Depuis la pandémie de COVID-19, une majorité d’employés affirment travailler plus. Pourtant, les organisations doivent se rendre à l’évidence que le succès et la performance de leurs équipes passeront désormais par le ralentissement et la simplification des processus, par exemple. Une étude[4] souligne que cette approche est toutefois sous-estimée, et que lorsque nous sommes «dépassés», nous ajoutons à notre liste davantage de tâches et de responsabilités, entrant ainsi dans un véritable cercle vicieux qui peut s’avérer contre-productif.

Afin de déterminer si vos équipes adoptent une pensée réflexive, complétez notre questionnaire.

 

 

Article publié dans l’édition Automne 2022 de Gestion


Références

[1] West, M. A., Garrod, S., et Carletta, J., «Group decision-making and effectiveness: Unexplored boundaries», dans Cooper, C. L., et Jackson, S. E., Creating Tomorrow’s Organizations: A Handbook for Future Research in Organizational Behavior, Hoboken (New Jersey), John Wiley and Sons, 1997, p. 293-316.

[2] Voir notamment : Wang, L., Jiang, W., Zhang, H., et Lin, H., «Leader information seeking, team performance and team innovation: Examining the roles of team reflexivity and cooperative outcome interdependence», Information Processing & Management, vol. 57, n° 6, novembre 2020; Wang, Z., Guan, C., Cui, T., Cai, S., et Liu, D., «Servant leadership, team reflexivity, coworker support climate, and employee creativity: A multilevel perspective», Journal of Leadership & Organizational Studies, vol. 28, n° 4, novembre 2021, p. 465-478.

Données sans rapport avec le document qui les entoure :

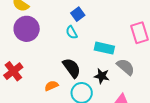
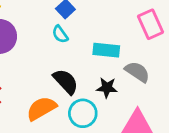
orange semicircle: (51, 86) -> (41, 108), size x1.6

[3] Leblanc, P.-M., Rousseau, V., et Harvey, J.-F., «Leader humility and team innovation: The role of team reflexivity and team proactive personality», Journal of Organizational Behavior, mai 2022, p. 1-14.

[4] Adams, G. S., Converse, B. A., Hales, A. H. et al., «People systematically overlook subtractive changes», Nature, vol. 592, avril 2021, p. 258-261.